Lauer quotes from Bush’s new book: “Five years later I can barely write those words without feeling disgust.” Lauer adds, “You go on: ‘I faced a lot of criticism as president. I didn’t like hearing people claim that I lied about Iraq’s weapons of mass destruction or cut taxes to benefit the rich. But the suggestion that I was racist because of the response to Katrina represented an all-time low.’
President Bush responds: “Yeah. I still feel that way as you read those words. I felt ‘em when I heard ‘em, felt ‘em when I wrote ‘em, and I felt ‘em when I’m listening to ‘em.
Lauer: “You say you told Laura at the time it was the worst moment of your presidency?”
Bush: “Yes. My record was strong, I felt, when it came to race relations and giving people a chance. And it was a disgusting moment.”
Lauer: “I wonder if some people are going to read that, now that you’ve written it, and they might give you some heat for that. And the reason is this — “
Bush [interrupting]: “Don’t care.”
Lauer: “Well, here’s the reason. You’re not saying that the worst moment in your presidency was watching the misery in Louisiana.

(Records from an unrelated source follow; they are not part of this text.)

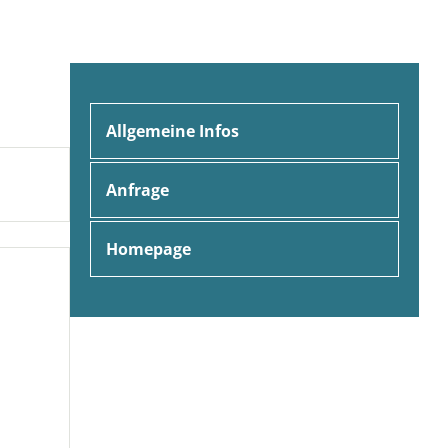
Allgemeine Infos
Anfrage
Homepage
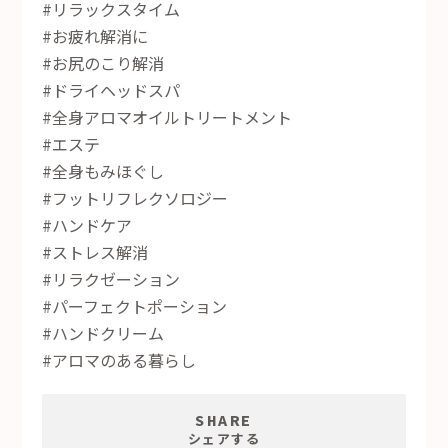
#リラックスタイム
#お疲れ解消に
#お尻のこり解消
#ドライヘッドスパ
#全身アロマオイルトリートメント
#エステ
#全身もみほぐし
#フットリフレクソロジー
#ハンドケア
#ストレス解消
#リラクゼーション
#パーフェクトポーション
#ハンドクリーム
#アロマのある暮らし
SHARE
シェアする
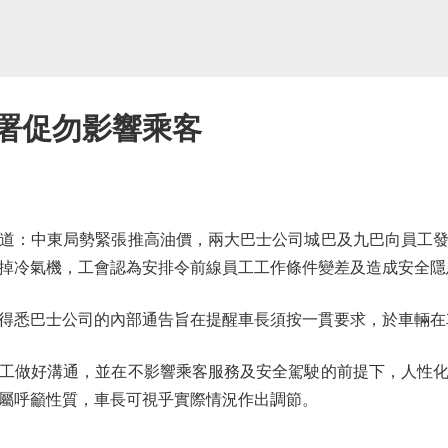
輸署促勿影響乘客
：中東局勢緊張推高油價，兩大巴士公司城巴及九巴向員工發
掉冷氣機，工會認為安排令前線員工工作條件變差及造成安全隱
悉巴士公司的內部通告旨在提醒車長須按一貫要求，於車輛在
做好溝通，並在不影響乘客服務及安全駕駛的前提下，人性化
屬呼籲性質，車長可視乎實際情況作出調節。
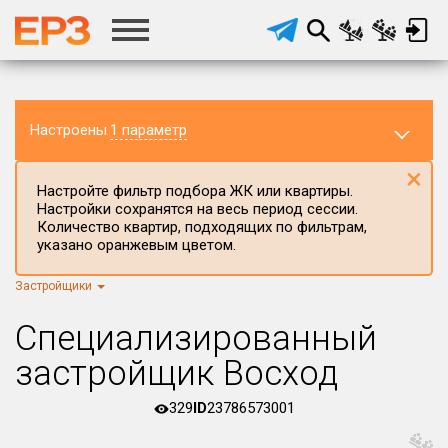
Настроены
1 параметр
×
Настройте фильтр подбора ЖК или квартиры.
Настройки сохранятся на весь период сессии.
Количество квартир, подходящих по фильтрам,
указано оранжевым цветом.
Застройщики
Регион ЖК
г.Москва
×
Специализированный
Район в регионе
застройщик Восход
Все
329
ID
23786573001
Населённый пункт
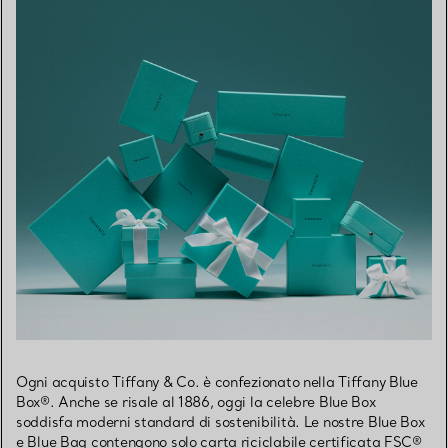
Ogni acquisto Tiffany & Co. è confezionato nella Tiffany Blue
Box®. Anche se risale al 1886, oggi la celebre Blue Box
soddisfa moderni standard di sostenibilità. Le nostre Blue Box
e Blue Bag contengono solo carta riciclabile certificata FSC®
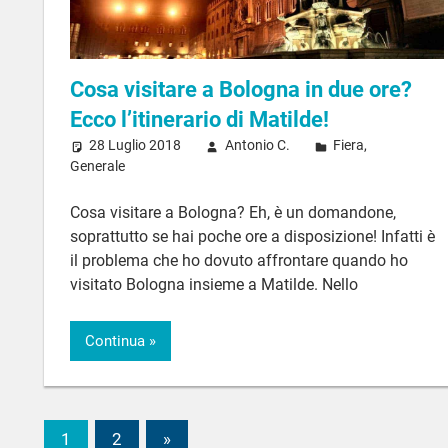
Cosa visitare a Bologna in due ore?
Ecco l’itinerario di Matilde!
28 Luglio 2018
Antonio C.
Fiera
,
Generale
Cosa visitare a Bologna? Eh, è un domandone,
soprattutto se hai poche ore a disposizione! Infatti è
il problema che ho dovuto affrontare quando ho
visitato Bologna insieme a Matilde. Nello
Continua
1
2
Articoli
»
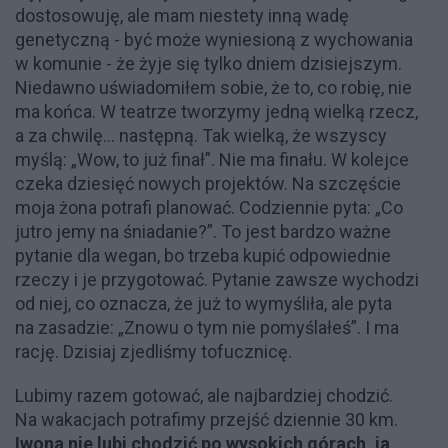
dostosowuję, ale mam niestety inną wadę
genetyczną - być może wyniesioną z wychowania
w komunie - że żyje się tylko dniem dzisiejszym.
Niedawno uświadomiłem sobie, że to, co robię, nie
ma końca. W teatrze tworzymy jedną wielką rzecz,
a za chwilę... następną. Tak wielką, że wszyscy
myślą: „Wow, to już finał”. Nie ma finału. W kolejce
czeka dziesięć nowych projektów. Na szczęście
moja żona potrafi planować. Codziennie pyta: „Co
jutro jemy na śniadanie?”. To jest bardzo ważne
pytanie dla wegan, bo trzeba kupić odpowiednie
rzeczy i je przygotować. Pytanie zawsze wychodzi
od niej, co oznacza, że już to wymyśliła, ale pyta
na zasadzie: „Znowu o tym nie pomyślałeś”. I ma
rację. Dzisiaj zjedliśmy tofucznicę.
Lubimy razem gotować, ale najbardziej chodzić.
Na wakacjach potrafimy przejść dziennie 30 km.
Iwona nie lubi chodzić po wysokich górach, ja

You’re saying it was when someone insulted you because of that.”
Bush: “No, and I also make it clear that the misery in Louisiana affected me deeply as well. There’s a lot of tough moments in the book. And it was a disgusting moment, pure and simple.”
Before we proceed, allow me to ask: What is it about a midterm election that makes former presidents start talking about rappers? First there's the Bill Clinton-Lil' Wayne story, and now this.
While it's not clear if Lil' Wayne has an opinion about Clinton's remark that the oft-incarcerated rapper is a smart guy who should try to stay out of trouble, Kanye West has — believe it or not — offered his opinion on Bush's comments to Lauer.
As reported by Rap Radar, West was speaking to Houston deejay Devi Dev of Houston's 97.9 The Box when he was asked what he thought about Bush's sharp words. Here's what he said:
"Well, I definitely can understand the way he feels, to be accused of being a racist in any way, because… the same thing happened to me, you know, where I got accused of being a racist," West said — referring to his troubled TV appearance with Taylor Swift last fall.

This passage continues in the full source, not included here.